Disobbedire al pensiero unico
Contro le stragi di migranti nel Mediterraneo bisogna andare a prendere i deportati nel deserto
Gli speronamenti delle barche sono seguiti dalle deportazioni nella sabbia tra la Tunisia e l’Algeria. A volte riescono a comunicare la loro posizione. Dobbiamo vincere la paura e andare lì come abbiamo fatto per il mare
Cronaca - di Luca Casarini
Il 2024 si è chiuso con due naufragi, altri due. Venti persone sono affogate davanti a Lampedusa, tra loro c’erano 3 bambini. Solo sette i superstiti, fra loro c’è un bambino siriano di 8 anni. Anche davanti alle coste tunisine persone sono scomparse in acqua, tra loro un bambino di cinque anni.

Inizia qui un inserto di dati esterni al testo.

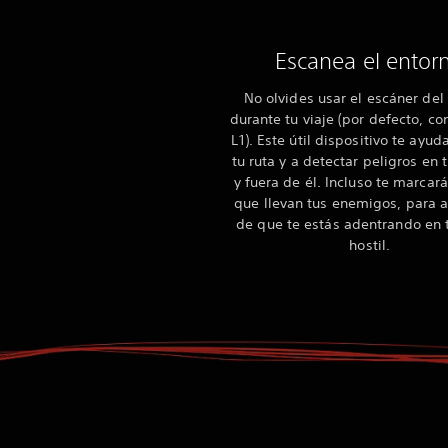
Escanea el entor
No olvides usar el escáner del
durante tu viaje (por defecto, co
L1). Este útil dispositivo te ayud
tu ruta y a detectar peligros en
y fuera de él. Incluso te marcará
que llevan tus enemigos, para a
de que te estás adentrando en t
hostil.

La Tunisia sta rapidamente diventando la Libia. Forse per pericolosità e violazione dei diritti umani, l’ha superata. La pratica degli speronamenti in mare delle barche dei migranti, documentati in vari casi e raccontati da moltissime testimonianze di sopravvissuti, si è accompagnata a quella delle deportazioni nel deserto, a sud ovest, in quel mare di sabbia che va dai dintorni di Tezeur al confine algerino. Donne, uomini e bambini sono caricati in autobus e pick-up, e scaricati come rifiuti tra le dune. A volte sono riusciti a comunicarci la loro posizione, ma noi, nonostante appelli e pressioni, non siamo riusciti a fare niente: lì sono rimasti, oppure chissà dove sono adesso. Quella ragazza incinta, quell’uomo con il bambino in braccio, quello con il buco di un proiettile sul polpaccio…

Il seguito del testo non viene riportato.